As you can see in the second plot, there is a bias in the RF score with the number of available features. In both cases the maximal number of features is almost 300, the minimum is 20 meaning that there exist rows that have only 7% of possible values present. Unfortunately, this is a typical scenario in mass spectrometry data and we have to live with this ;)

Do you have a comment on that? And just as a side note, we never work with the 0.5 threshold, meaning we don't divide the data into "yes/no" groups, but work with the actual scores throughout our analyses.

Regarding the first part of Your post:

Not exactly. Let's suppose C is a numerical feature and we consider to split it at the value 5.
For rows with missing values, we cannot say to which child they should go, therefore we calculate for each child what gain we would achieve if we send the missing values to it. Then we pick the child for which the gain was the greatest.

This approach somewhat supposes that there is a possible meaning behind a missing value which works better for some datasets and worse for others. However, missing value handling is always tricky and doing it efficiently usually requires some kind of heuristic.
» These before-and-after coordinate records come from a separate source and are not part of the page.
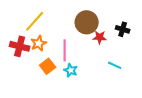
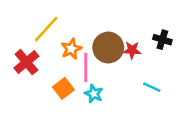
brown circle: (87, 22) -> (108, 48), moved
orange star: (39, 43) -> (71, 49), moved
red cross: (20, 46) -> (26, 62), turned 36

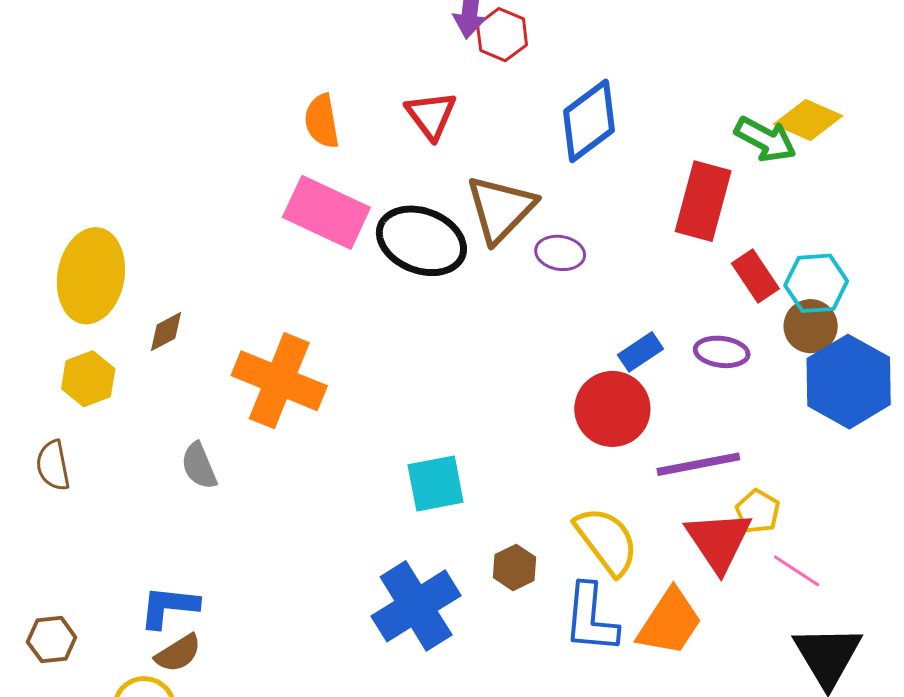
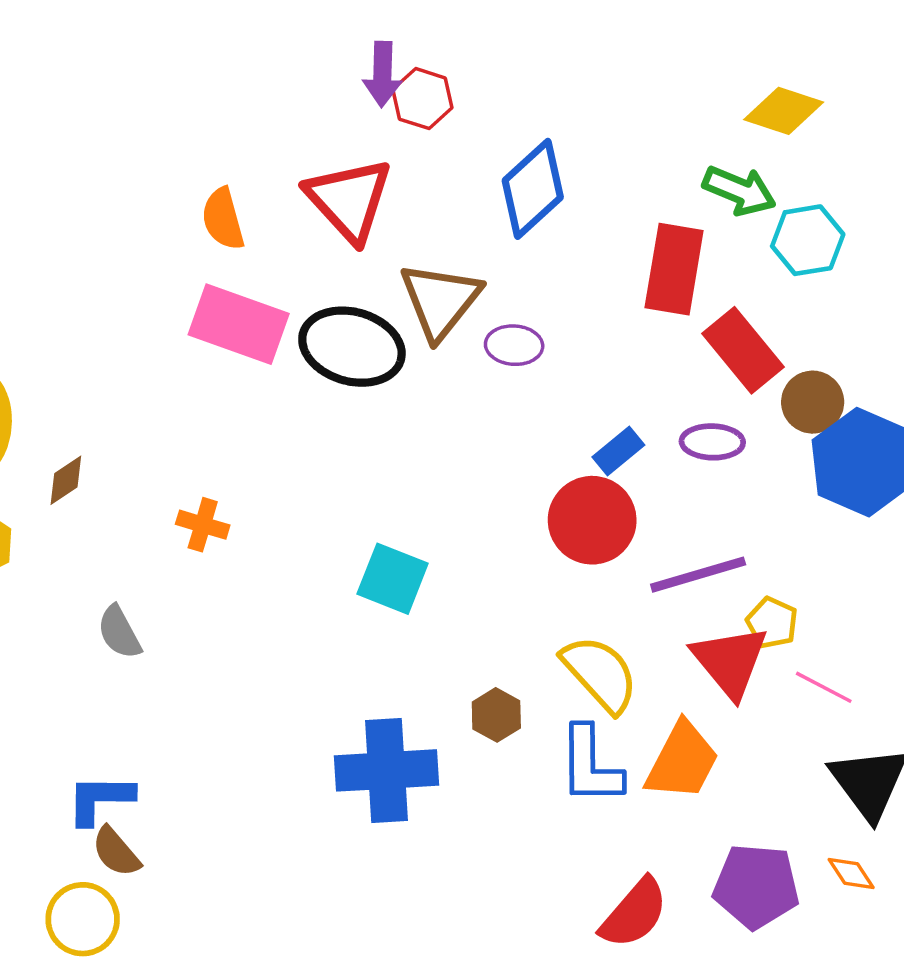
red triangle: (431, 115) -> (349, 200), size x1.5
yellow diamond: (808, 120) -> (784, 111), moved
red rectangle: (755, 276) -> (743, 350), size x1.4
cyan hexagon: (816, 283) -> (808, 240), moved
orange cross: (279, 381) -> (203, 525), size x0.5
cyan square: (436, 484) -> (393, 579), moved, turned 38
blue cross: (416, 606) -> (386, 770), turned 34
brown semicircle: (178, 653) -> (116, 852), turned 87

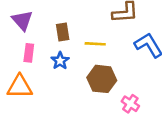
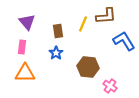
yellow line: (95, 44) -> (83, 24), moved, turned -70
pink rectangle: (29, 53) -> (22, 47), moved

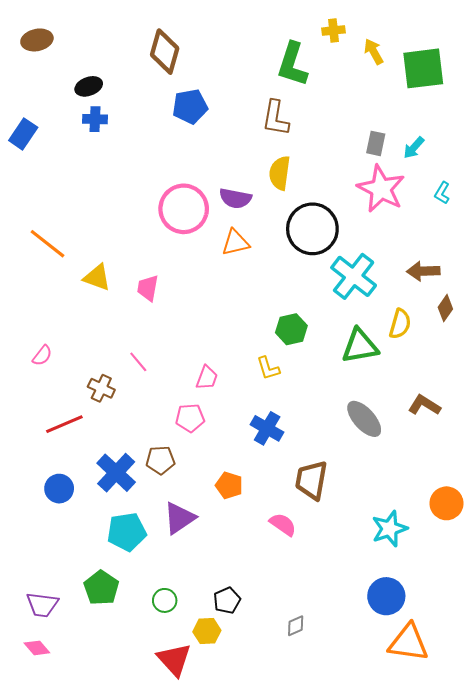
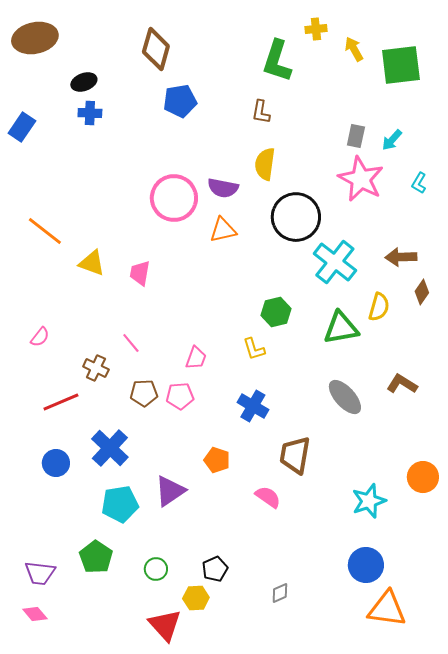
brown ellipse: (37, 40) -> (35, 38), size x1.5
brown L-shape: (275, 118) -> (261, 112), size x0.7
brown pentagon: (160, 460) -> (144, 393), moved

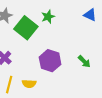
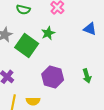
green arrow: (84, 61) -> (87, 76), turned 32

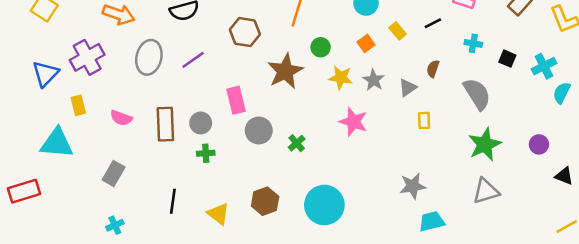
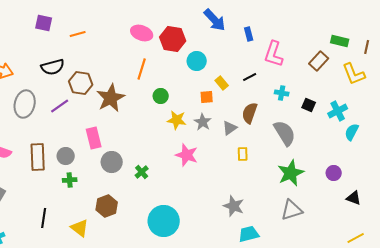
brown hexagon: (245, 32) -> (81, 83), moved
orange square: (366, 43) -> (207, 97), moved, turned 32
brown semicircle: (433, 69) -> (250, 113), size x1.5
brown star: (285, 71) -> (111, 98), moved
gray star: (413, 186) -> (234, 206), turned 30
brown hexagon: (265, 201) -> (107, 206), moved

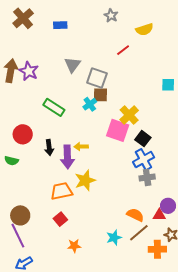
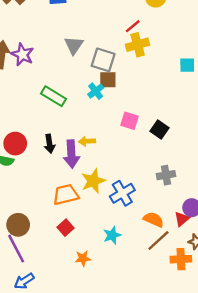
yellow cross: (129, 115) -> (138, 45), moved, turned 30
pink square: (118, 130) -> (129, 121), size x0.7
red circle: (23, 134) -> (15, 144), moved
blue cross: (144, 160) -> (122, 193), moved
red triangle: (159, 215) -> (182, 219), turned -40
cyan star: (114, 238) -> (112, 235), moved

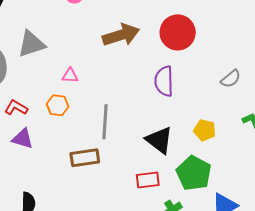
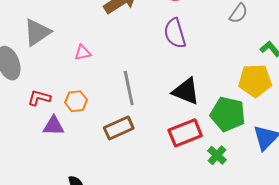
orange hexagon: (58, 105) -> (76, 101), moved
yellow pentagon: (205, 130) -> (255, 81), moved, size x1.5
red rectangle: (148, 180) -> (185, 133), size x1.4

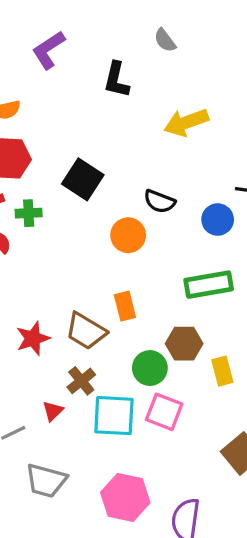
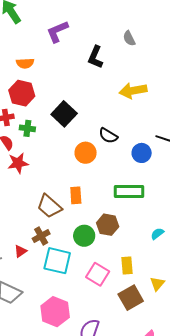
red star: (33, 338) -> (18, 163), moved
yellow rectangle: (222, 371) -> (127, 265), moved
pink square: (164, 412) -> (98, 274), moved

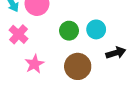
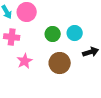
pink cross: (18, 34) -> (12, 37), turned -35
In order to get a better undestanding for the kind of impact the XGBoost missing value handling has on the RF, You could try to use the Missing Value node before the RF Learner node and fill in the missing values with the median/mean (or mode for nominal features). This is what most other implementations of RFs usually do if they encounter missing values (if they support missing values at all).

Regarding Your other questions, I will have to think some more and look at the Weka implementation.
I will come back to You once I can provide an answer that I can back with some valid arguments.